Yo poseía las llaves de la jaula que evitaba que unos jóvenes pudieran estar con sus familiares o equivocarse, si así lo quisieran. ¿Cómo podíamos estar ciegos ante una inútil justicia? Reconozco que entendía que la cárcel es la mejor forma que hemos inventado para sancionar a quienes demuestran que no saben vivir en sociedad. Pero cuestionaba mi rol como parte de un sistema penitenciario que manosea la libertad hasta reducirla a una recompensa individual y egoísta, olvidando su importancia cuando son otros quienes no la tienen y sueñan con ella. Me sentí débil y abandonado durante aquellos días y la frase de Martín se transformó en un bote salvavidas para mi impotencia.

Tras declararse la segunda prórroga del estado de alarma, los funcionarios del centro empezamos a portar mascarillas y guantes. El tiempo, que hasta entonces había parecido colgarse de un péndulo inmóvil por el peso de todo lo que estaba sucediendo, comenzó a avivarse. En cuestión de días, los chicos habían ideado un plan para escapar que incluía mi participación para dejarlos salir del centro durante uno de mis turnos. No dudé ni un segundo en ayudarles.

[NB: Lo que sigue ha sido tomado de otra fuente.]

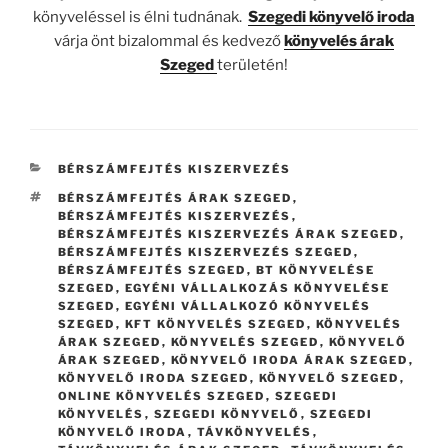
könyveléssel is élni tudnának.
Szegedi könyvelő iroda
várja önt bizalommal és kedvező
könyvelés árak
Szeged
területén!
KATEGÓRIÁK
BÉRSZÁMFEJTÉS KISZERVEZÉS
CÍMKÉK
BÉRSZÁMFEJTÉS ÁRAK SZEGED
,
BÉRSZÁMFEJTÉS KISZERVEZÉS
,
BÉRSZÁMFEJTÉS KISZERVEZÉS ÁRAK SZEGED
,
BÉRSZÁMFEJTÉS KISZERVEZÉS SZEGED
,
BÉRSZÁMFEJTÉS SZEGED
,
BT KÖNYVELÉSE
SZEGED
,
EGYÉNI VÁLLALKOZÁS KÖNYVELÉSE
SZEGED
,
EGYÉNI VÁLLALKOZÓ KÖNYVELÉS
SZEGED
,
KFT KÖNYVELÉS SZEGED
,
KÖNYVELÉS
ÁRAK SZEGED
,
KÖNYVELÉS SZEGED
,
KÖNYVELŐ
ÁRAK SZEGED
,
KÖNYVELŐ IRODA ÁRAK SZEGED
,
KÖNYVELŐ IRODA SZEGED
,
KÖNYVELŐ SZEGED
,
ONLINE KÖNYVELÉS SZEGED
,
SZEGEDI
KÖNYVELÉS
,
SZEGEDI KÖNYVELŐ
,
SZEGEDI
KÖNYVELŐ IRODA
,
TÁVKÖNYVELÉS
,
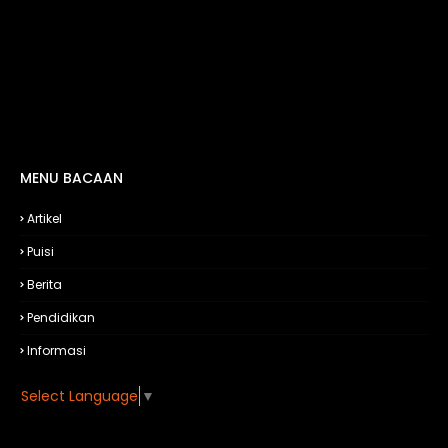
MENU BACAAN
Artikel
Puisi
Berita
Pendidikan
Informasi
Select Language
▼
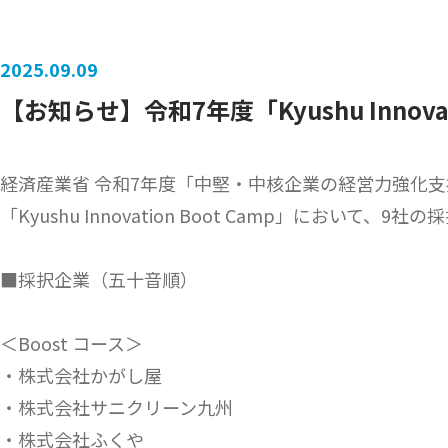
2025.09.09
【お知らせ】令和7年度「Kyushu Innova
経済産業省 令和7年度「中堅・中核企業の経営力強化
「Kyushu Innovation Boot Camp」におい
■採択企業（五十音順）
＜Boost コース＞
・株式会社かがし屋
・株式会社サニクリーン九州
・株式会社ふくや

En aquellos días de búsqueda de los chicos, en la que participé de forma fingida, no sentía ningún remordimiento por lo que había hecho. Al contrario, sonreía cuando los imaginaba corriendo por las montañas, buscando comida y bañándose en cualquier río. Sabía que no tendrían problemas para sobrevivir unos días porque eran vivos y valientes. Lo único que me quitaba el sueño durante las noches era la certeza de que acabarían siendo capturados y volverían a la soledad de su confinamiento particular y eterno. Pero reía con ellos cuando disfrutaban de los amaneceres y los cielos estrellados. La ironía, intrínseca en el devenir de las cosas, hacía que quienes sumaban cinco años encerrados por nacer en aquellos que muchos denominan lugares equivocados, como si eso existiera, ahora disfrutaban de aquello que todos anhelaban desde sus casas. Asumía que cuando se descubriera todo lo que había pasado debería buscarme otro trabajo, o enfrentarme a una acusación penal, tal y como ha sucedido. Pero tengo la convicción de que lo más justo que pude hacer fue abrir aquella puerta para que los cinco chicos se fugaran. Entendí, al fin, que la libertad no vale nada cuando no se ejerce. Y que todos nos merecemos sentirla alguna vez, aunque estemos seguros de perderla.

Cuando en el interrogatorio policial los chicos dijeron que yo fui el héroe de su fuga, la frase de Martín se definió plena en mi mente. Por supuesto que no todos los motines eran iguales.